Re: [PATCH] sched/core: sched_getattr returning consistent sched_priority

From: Peter Zijlstra
Date: Tue Dec 19 2017 - 11:16:55 EST


On Tue, Dec 19, 2017 at 03:41:04PM +0000, Alessio Balsini wrote:
> Always initialise the sched_priority field of the sched_attr struct
> returned by sched_getattr().
> The sched_getattr() syscall takes care of returning a sched_attr
> structure updated with the current scheduling "attributes" of the
> requested thread. This syscall function is dual to sched_setattr() that,
> instead, assigns the given values to the specified thread.
>
> sched_setattr(), as described in the documentation, imposes that
> whenever a thread switches to any non-RT scheduling policy, rt_priority
> must be 0. This check is performed by __sched_setscheduler() which, in
> case of a negative result, ignores the request and returns -EINVAL (*).
> Thus, when calling sched_getattr(), the user would expect that non-RT
> threads will have sched_priority equal to 0 and RT threads 1 <=
> sched_priority <= 99.
> As a result, the sched_priority field should always be specified by
> sched_getattr() with the rt_priority of the thread, whose value is
> coherent thanks to (*).
>
> Since the RT policy check is dropped, the condition to update sched_nice
> is made explicit with the introduced task_has_fair_policy().
> The parameters associated with FAIR and DL tasks can be inconsistent for
> the non-corresponding scheduling classes, and this behaviour, left
> unchanged, is correct since it does not violate the documentation.
>
> Moreover, __getparam_dl(), the function that takes care of filling the
> the sched_attr parameters associated with DL tasks, updates also
> sched_priority. Here, the sched_priority field is out of scope and is
> removed.
> This inaccuracy was introduced in 06a76fe08d4d, that moved the function
> from core.c to deadline.c.
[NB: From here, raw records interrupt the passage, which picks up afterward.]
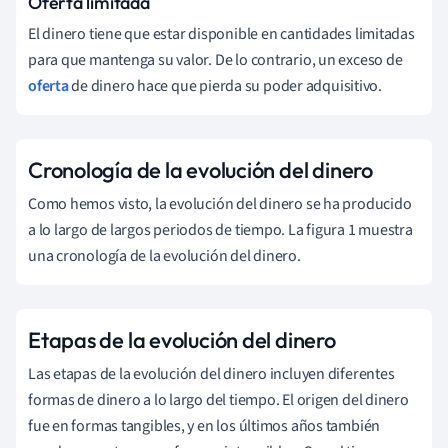
Oferta limitada
El dinero tiene que estar disponible en cantidades limitadas
para que mantenga su valor. De lo contrario, un exceso de
oferta
de dinero hace que pierda su poder adquisitivo.
Cronología de la evolución del dinero
Como hemos visto, la evolución del dinero se ha producido
a lo largo de largos periodos de tiempo. La figura 1 muestra
una cronología de la evolución del dinero.
Etapas de la evolución del dinero
Las etapas de la evolución del dinero incluyen diferentes
formas de dinero a lo largo del tiempo. El origen del dinero
fue en formas tangibles, y en los últimos años también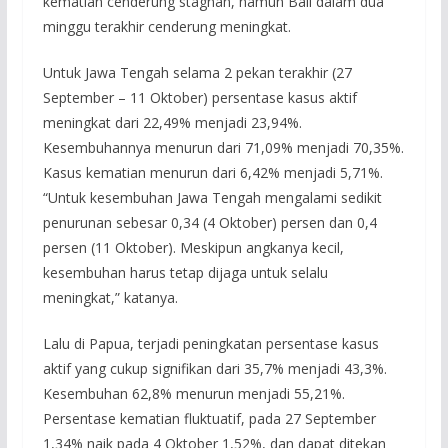
kematian cenderung stagnan, namun Bali dalam dua
minggu terakhir cenderung meningkat.
Untuk Jawa Tengah selama 2 pekan terakhir (27
September – 11 Oktober) persentase kasus aktif
meningkat dari 22,49% menjadi 23,94%.
Kesembuhannya menurun dari 71,09% menjadi 70,35%.
Kasus kematian menurun dari 6,42% menjadi 5,71%.
“Untuk kesembuhan Jawa Tengah mengalami sedikit
penurunan sebesar 0,34 (4 Oktober) persen dan 0,4
persen (11 Oktober). Meskipun angkanya kecil,
kesembuhan harus tetap dijaga untuk selalu
meningkat,” katanya.
Lalu di Papua, terjadi peningkatan persentase kasus
aktif yang cukup signifikan dari 35,7% menjadi 43,3%.
Kesembuhan 62,8% menurun menjadi 55,21%.
Persentase kematian fluktuatif, pada 27 September
1,34% naik pada 4 Oktober 1,52%, dan dapat ditekan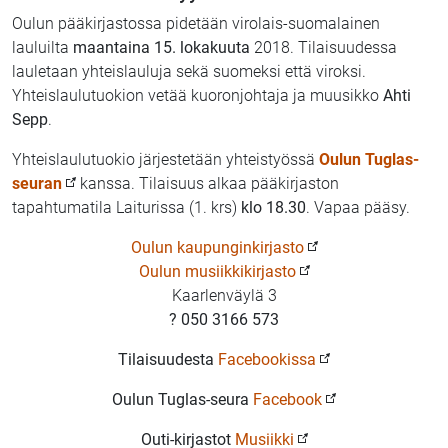
Oulun pääkirjastossa pidetään virolais-suomalainen
lauluilta
maantaina 15. lokakuuta
2018. Tilaisuudessa
lauletaan yhteislauluja sekä suomeksi että viroksi.
Yhteislaulutuokion vetää kuoronjohtaja ja muusikko
Ahti
Sepp
.
Yhteislaulutuokio järjestetään yhteistyössä
Oulun Tuglas-
seuran
kanssa. Tilaisuus alkaa pääkirjaston
tapahtumatila Laiturissa (1. krs)
klo 18.30
. Vapaa pääsy.
Oulun kaupunginkirjasto
Oulun musiikkikirjasto
Kaarlenväylä 3
? 050 3166 573
Tilaisuudesta
Facebookissa
Oulun Tuglas-seura
Facebook
Outi-kirjastot
Musiikki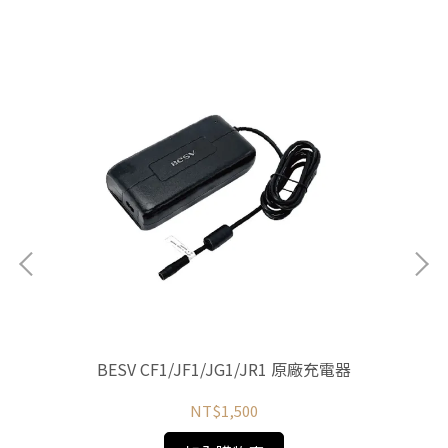
Ba
BESV CF1/JF1/JG1/JR1 原廠充電器
NT$1,500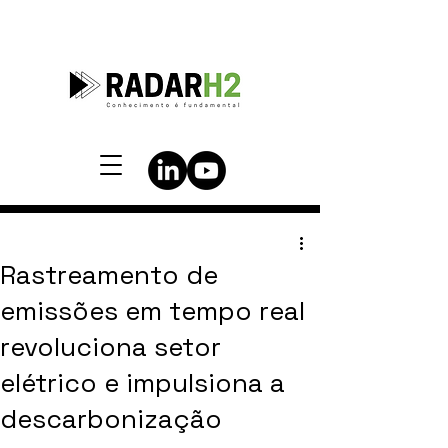
Rastreamento de
emissões em tempo real
revoluciona setor
elétrico e impulsiona a
descarbonização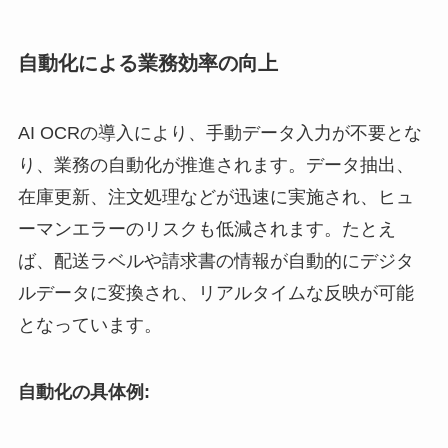
自動化による業務効率の向上
AI OCRの導入により、手動データ入力が不要とな
り、業務の自動化が推進されます。データ抽出、
在庫更新、注文処理などが迅速に実施され、ヒュ
ーマンエラーのリスクも低減されます。たとえ
ば、配送ラベルや請求書の情報が自動的にデジタ
ルデータに変換され、リアルタイムな反映が可能
となっています。
自動化の具体例:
Before that, it was making more sense to
> access sched_priority, either if the function name __getparam_dl() was
> misleading.

OK, I'm dense, what?

> sched_setattr(), as described in the documentation, imposes that
> whenever a thread switches to any non-RT scheduling policy, rt_priority
> must be 0.

That is about all I got.


> diff --git a/kernel/sched/deadline.c b/kernel/sched/deadline.c
> index 2473736..0ad9cfd 100644
> --- a/kernel/sched/deadline.c
> +++ b/kernel/sched/deadline.c
> @@ -2502,7 +2502,6 @@ void __getparam_dl(struct task_struct *p, struct sched_attr *attr)
> {
> struct sched_dl_entity *dl_se = &p->dl;
>
> - attr->sched_priority = p->rt_priority;
> attr->sched_runtime = dl_se->dl_runtime;
> attr->sched_deadline = dl_se->dl_deadline;
> attr->sched_period = dl_se->dl_period;

That seems sane.

> diff --git a/kernel/sched/core.c b/kernel/sched/core.c
> index 75554f3..174d611 100644
> --- a/kernel/sched/core.c
> +++ b/kernel/sched/core.c
> @@ -4606,11 +4606,10 @@ SYSCALL_DEFINE4(sched_getattr, pid_t, pid, struct sched_attr __user *, uattr,
> attr.sched_policy = p->policy;
> if (p->sched_reset_on_fork)
> attr.sched_flags |= SCHED_FLAG_RESET_ON_FORK;
> + attr.sched_priority = p->rt_priority;
> if (task_has_dl_policy(p))
> __getparam_dl(p, &attr);
> - else if (task_has_rt_policy(p))
> - attr.sched_priority = p->rt_priority;
> - else
> + else if (task_has_fair_policy(p))
> attr.sched_nice = task_nice(p);
>
> rcu_read_unlock();

This is confusing, why unconditionally assign? We initialize to 0, and
if it must be 0 for !RT, then we should only assign when rt.